## Work required
Could you repeat exactly the lines below, from the line containing "conception compacte qui" through the last one, both included, while leaving out any pictures?
───── Data listing ─────
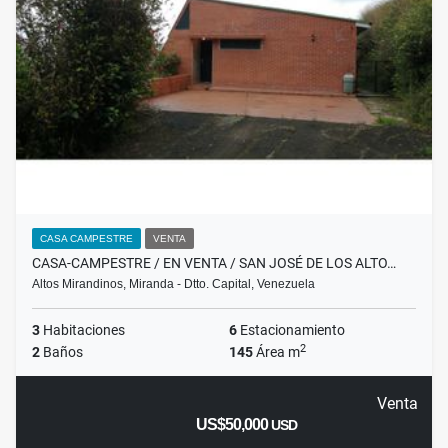
CASA CAMPESTRE
VENTA
CASA-CAMPESTRE / EN VENTA / SAN JOSÉ DE LOS ALTO…
Altos Mirandinos, Miranda - Dtto. Capital, Venezuela
3
Habitaciones
6
Estacionamiento
2
2
Baños
145
Área m
Venta
US$50,000
USD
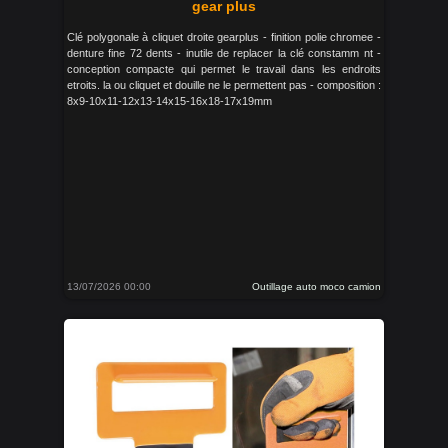
gear plus
Clé polygonale à cliquet droite gearplus - finition polie chromee -
denture fine 72 dents - inutile de replacer la clé constamm nt -
conception compacte qui permet le travail dans les endroits
etroits. la ou cliquet et douille ne le permettent pas - composition :
8x9-10x11-12x13-14x15-16x18-17x19mm
13/07/2026 00:00
Outillage auto moco camion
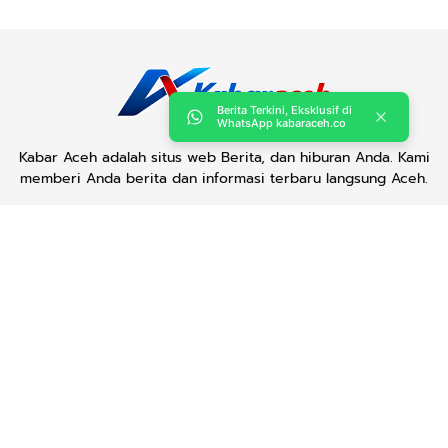
Berita Terkini, Eksklusif di
WhatsApp kabaraceh.co
Kabar Aceh adalah situs web Berita, dan hiburan Anda. Kami
memberi Anda berita dan informasi terbaru langsung Aceh.
Contact us:
kabaraceh.id@gmail.com
Redaksi
Siber
Iklan/Advertorial
Kode Etik
Sitemap
Karir
Copyright © 2019 -
2026, Kabar Aceh. All right reserved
─────
## Result of the task
conception compacte qui permet le travail dans les endroits
etroits. la ou cliquet et douille ne le permettent pas - composition :
8x9-10x11-12x13-14x15-16x18-17x19mm
13/07/2026 00:00
Outillage auto moco camion
Berita Terkini, Eksklusif di
WhatsApp kabaraceh.co
Kabar Aceh adalah situs web Berita, dan hiburan Anda. Kami
memberi Anda berita dan informasi terbaru langsung Aceh.
Contact us:
kabaraceh.id@gmail.com
Redaksi
Siber
Iklan/Advertorial
Kode Etik
Sitemap
Karir
Copyright © 2019 -
2026, Kabar Aceh. All right reserved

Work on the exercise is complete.